If you change the action definition as follows, you get a better page, but it has a new problem, can you guess it?


<action path="/foo" type="FooAction" input="/foo.do&method=view">
<forward name="viewSuccess" path="foo.jsp"/>
<forward name="updateSuccess" path="next.jsp"/>
<forward name="updateFailure" path="/foo.do&method=view"/>
</action>


If you guessed that any changes the user made to the form are lost if an error occures, you're right! Since the view() method blindly overwrites the form's contents from the business logic, any changes made are blown away.
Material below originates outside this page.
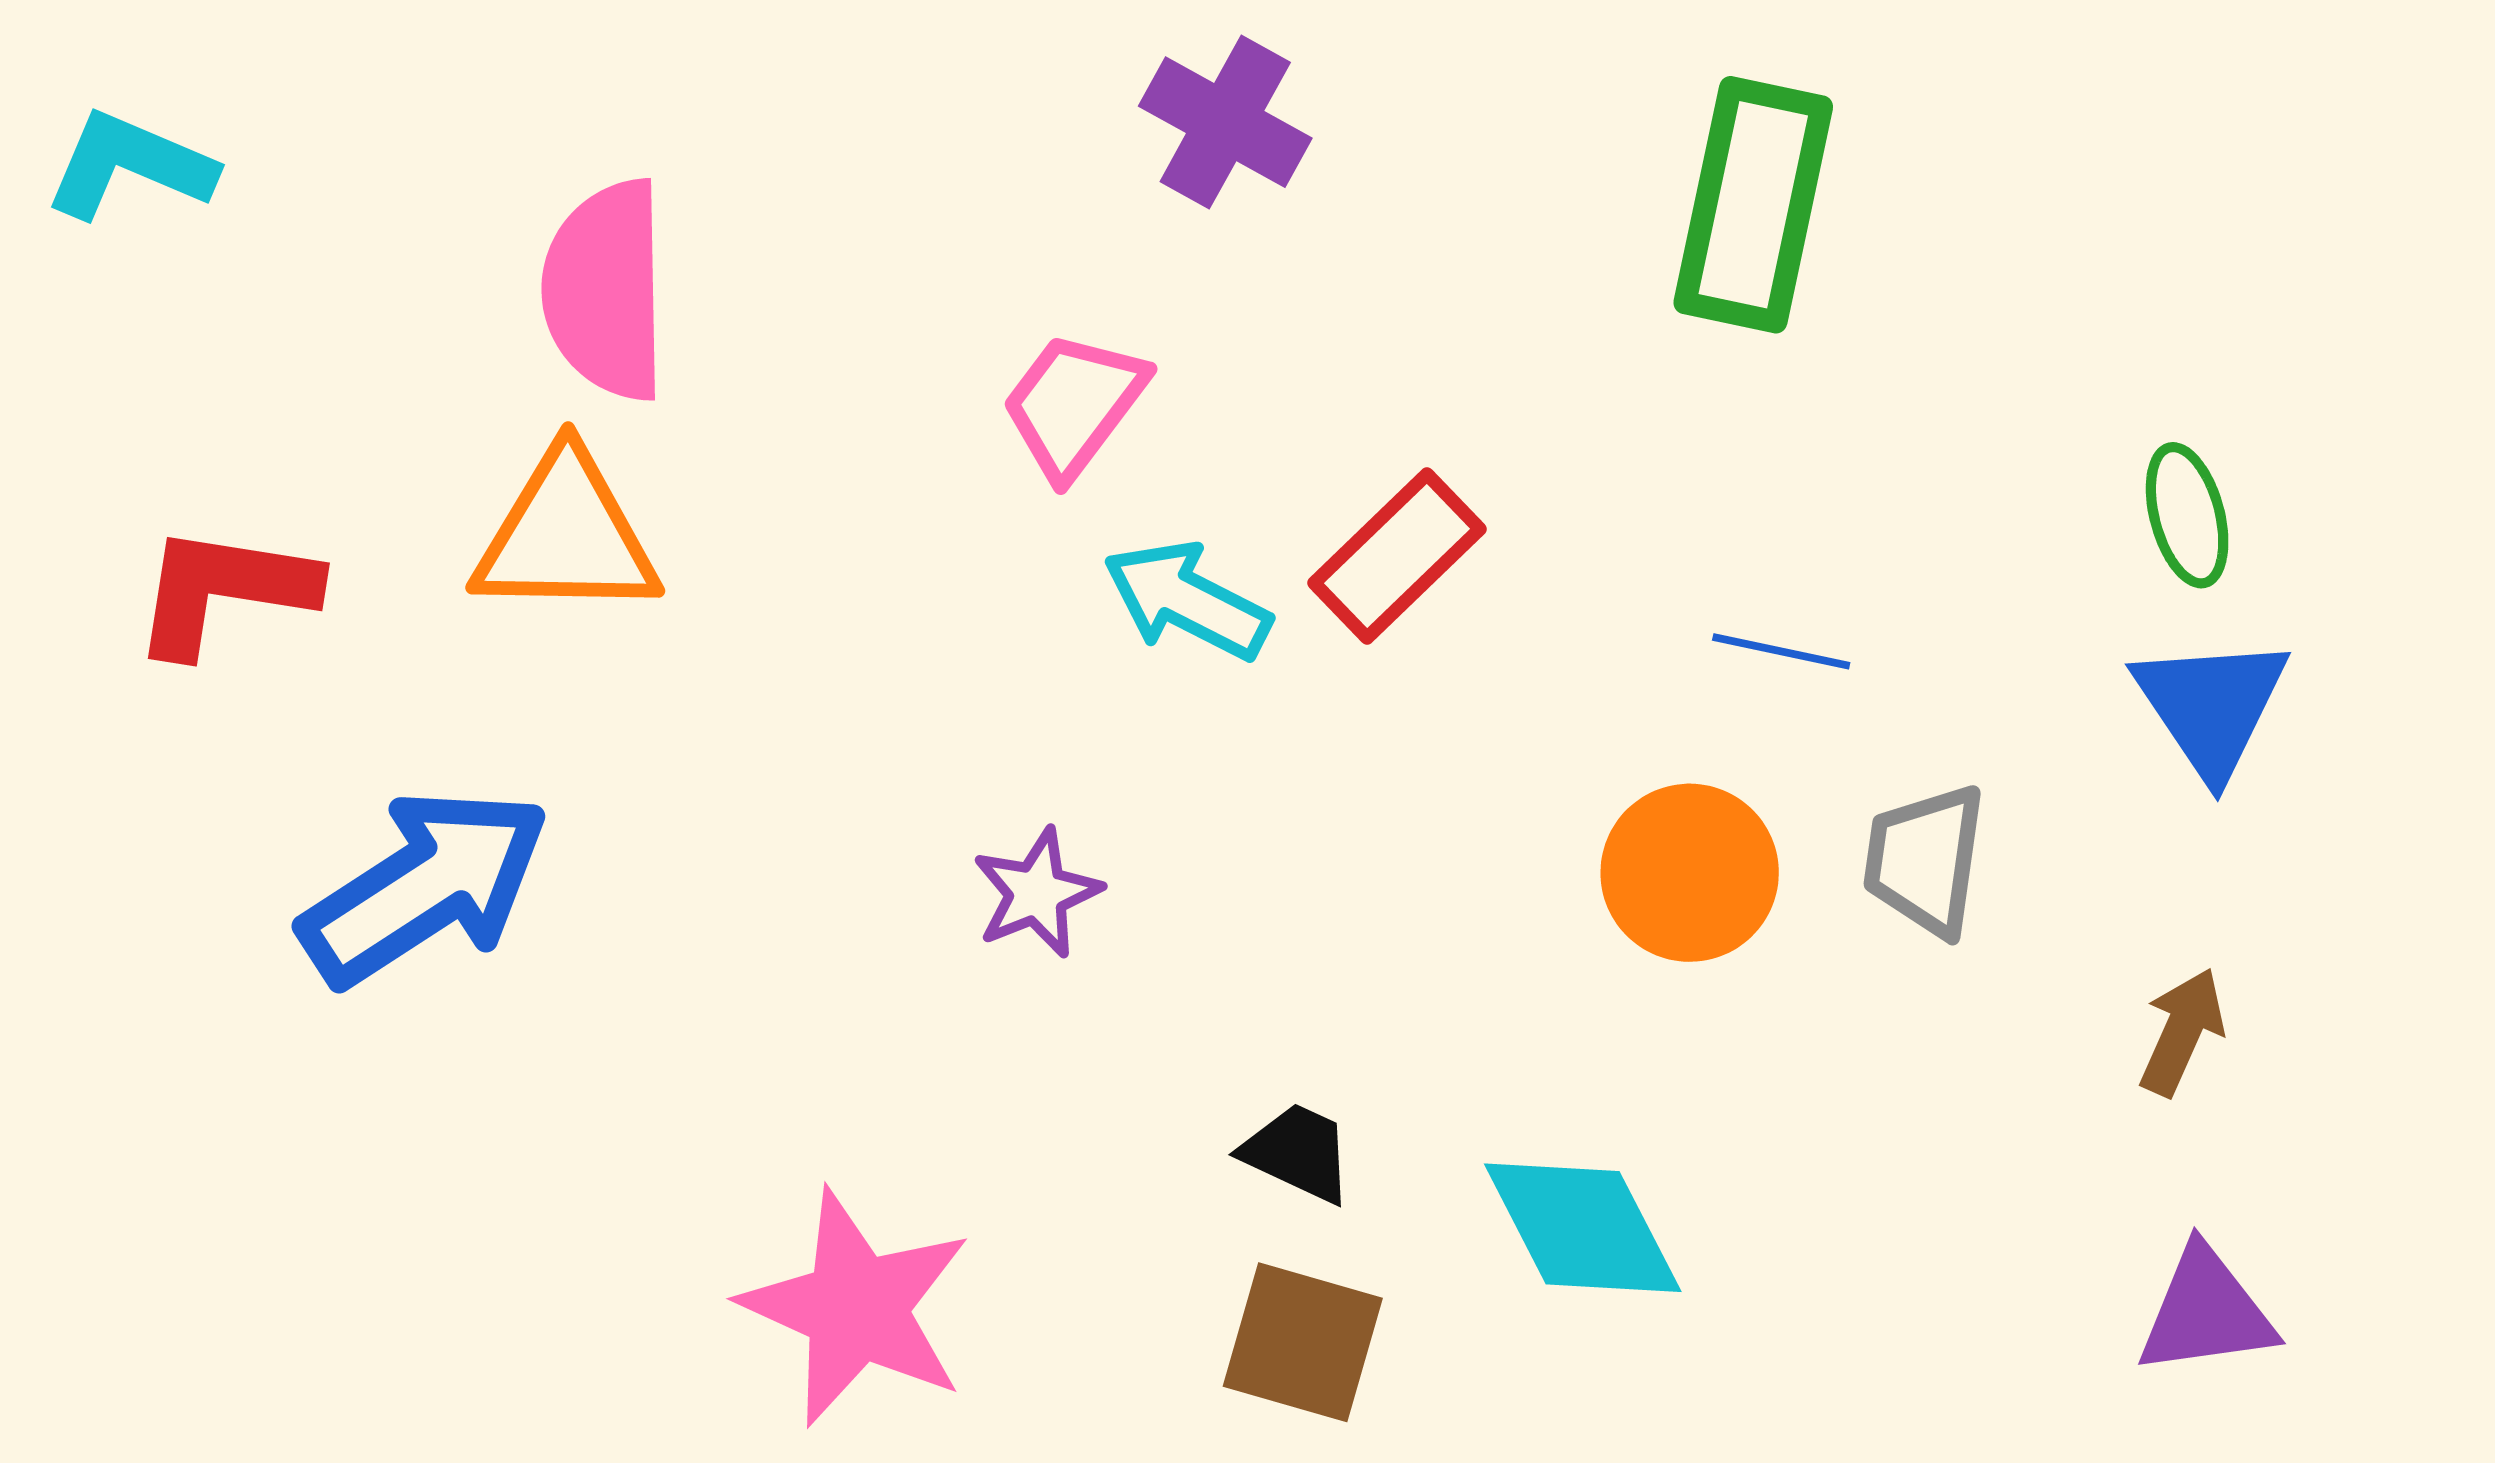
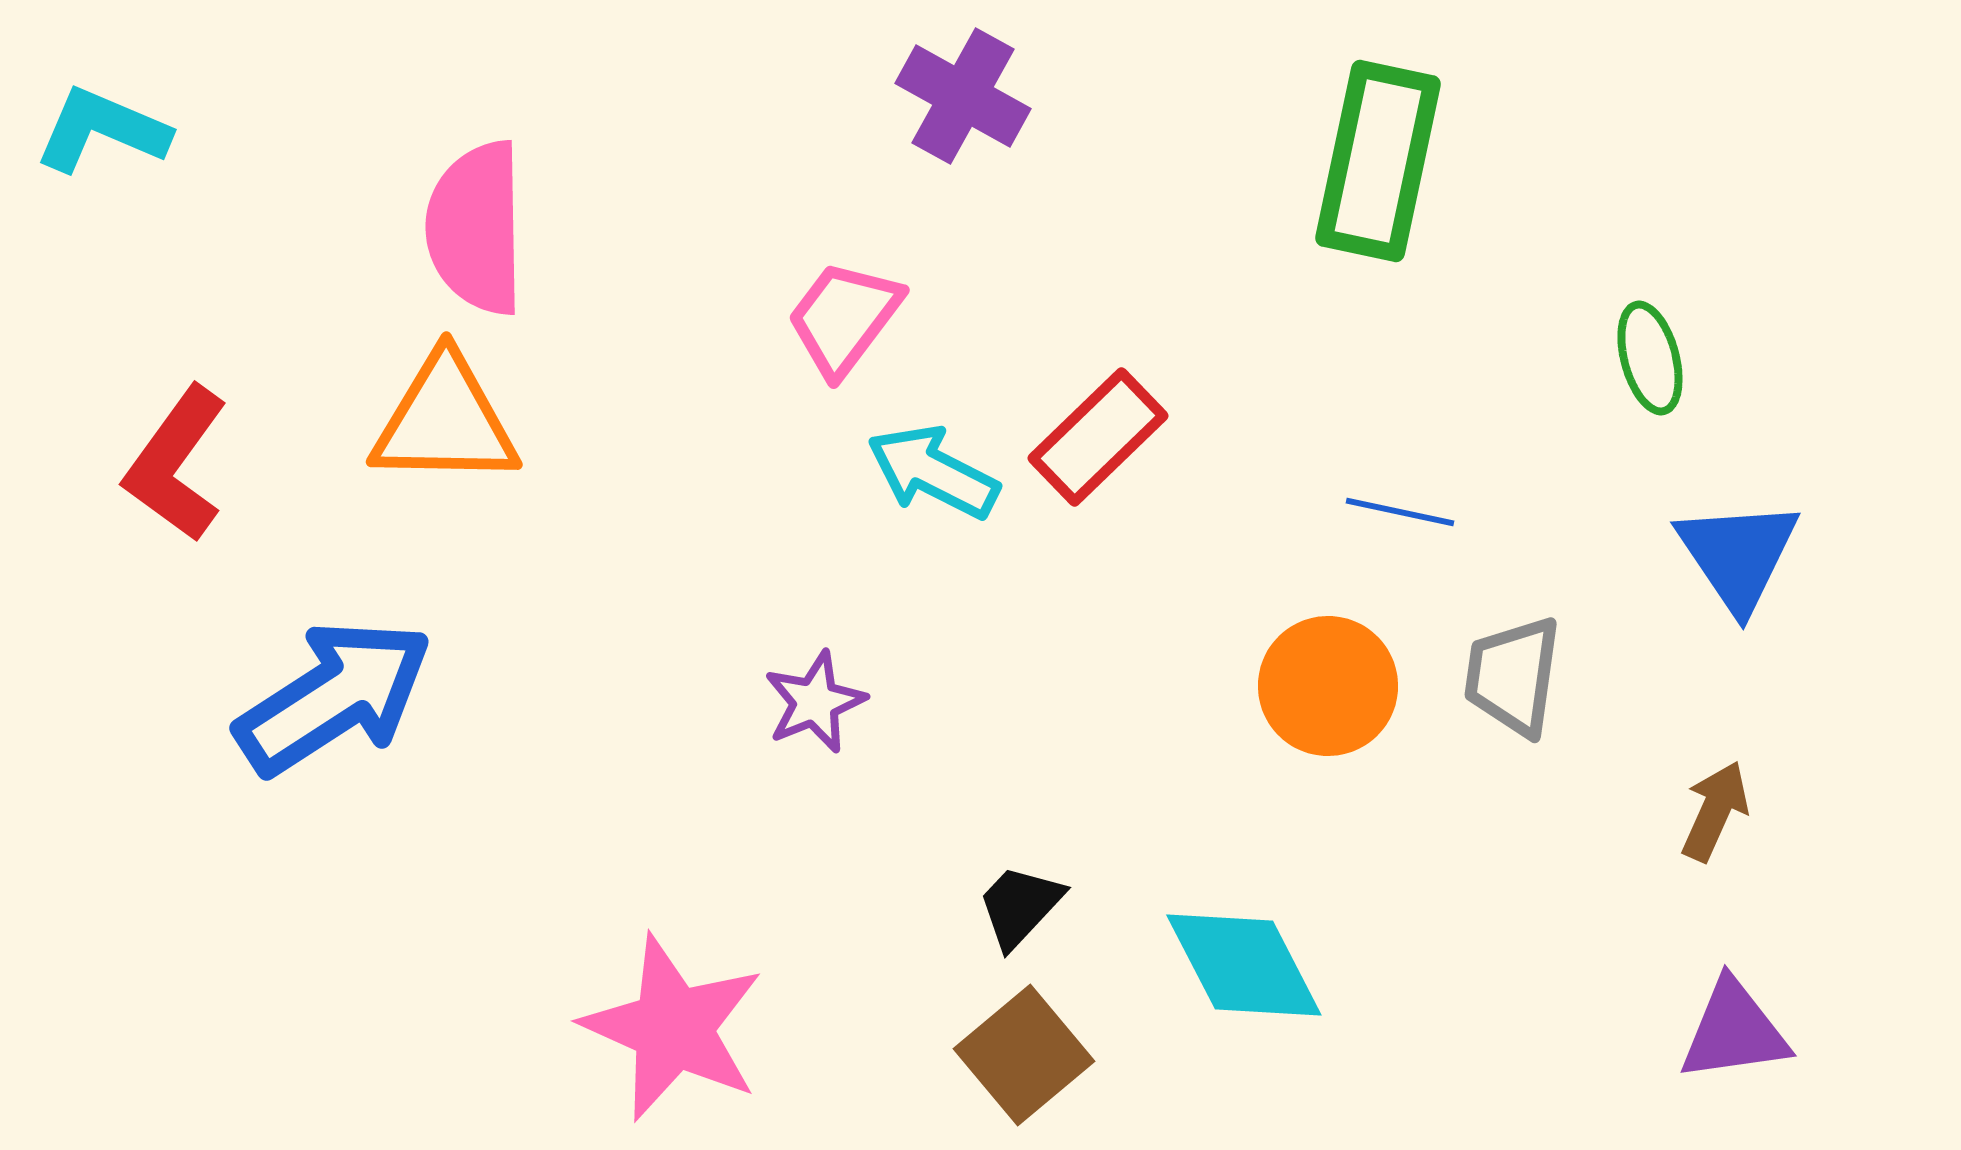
green ellipse: (2187, 515) -> (1650, 358), moved
red L-shape: (224, 590) -> (176, 464), turned -63
black trapezoid: (1298, 1153) -> (1020, 906), turned -72
brown square: (1303, 1342) -> (1024, 1055), turned 34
The solution I use is basically this:


public class FooAction extends DispatchAction {
public view(...) {
request.setAttribute( "foos", businessLogic.getFoos() );
if( !hasErrors( request ) ) {
BarForm bar = (BarForm)form;
bar.populate( businessLogic.getBar() );
}
return viewSuccess;
}

...

public boolean hasErrors( HttpServletRequest request ) {
ActionErrors errors = request.getAttribute( Globals.ERROR_KEY );
return errors != null && errors.size() > 0;
}
}


This seems to work fine for me. I think the best solution is to have a common abstract base class that can enforce this pattern for you:


public abstract class FormAction extends DispatchAction {
public ActionForward view(...) {
prepareRequest(...);
if( !hasErrors( request ) ) {
prepareForm(...);
}
return viewSuccess;
}

public ActionForward update() {
return updateForm(...);
}

public void prepareRequest(...) {}
public abstract prepareForm(...);
public abstract updateForm(...);

public boolean hasErrors( HttpServletRequest request ) {
ActionErrors errors = request.getAttribute( Globals.ERROR_KEY );
return errors != null && errors.size() > 0;
}
}


Update: Changed some of the method names in the abstract class based on Billy's comments.